If you spend any amount of time doing email, you have probably seen some of these emails. You get a very official looking email that is supposedly from your bank or one of your credit card companies. The email even sports the logo of the company to make it look even more authentic. As good keepers of your account information, they inform you that your account may have been compromised, so they provide a link and ask you to click on it to verify certain information about yourself.
Literally within minutes of the unsuspecting email recipient clicking on that link to verify their personal information, their accounts are wiped out and they are now a victim of identity theft.
Do not fall victim to this. Identity theft criminals routinely send this type of email, millions of them, to consumers. Since they send millions of these emails, chances are unfortunately high that many of the consumers will fall for it and click the link to provide their personal information. Yes, the email looks official, even containing the logo of the bank or credit card company, and after clicking the link, they are taken to a web page that looks very much like that web page of the bank or credit card issuer.
But anyone can create such an official looking web page and put a logo in an email, including most 12 year old kids these days. That web page does NOT belong to your bank or credit card issuer, but instead sends your personal information, perhaps including your PIN numbers, directly to the thieves.
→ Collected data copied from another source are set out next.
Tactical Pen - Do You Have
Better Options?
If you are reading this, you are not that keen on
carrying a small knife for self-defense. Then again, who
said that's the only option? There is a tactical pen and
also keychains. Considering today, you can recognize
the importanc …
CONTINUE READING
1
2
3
Please understand that your bank or credit card issuer will NEVER ask you to verify any personal information online. If they ever do that and it's for real, close that account immediately and do business elsewhere, since that company has just demonstrated that they have no regard for the protection of your personal information.
This type of activity is commonly known as "phishing", being modeled after the thought of thieves "fishing" and casting their nets over the Internet to find out how many unsuspecting people they can capture.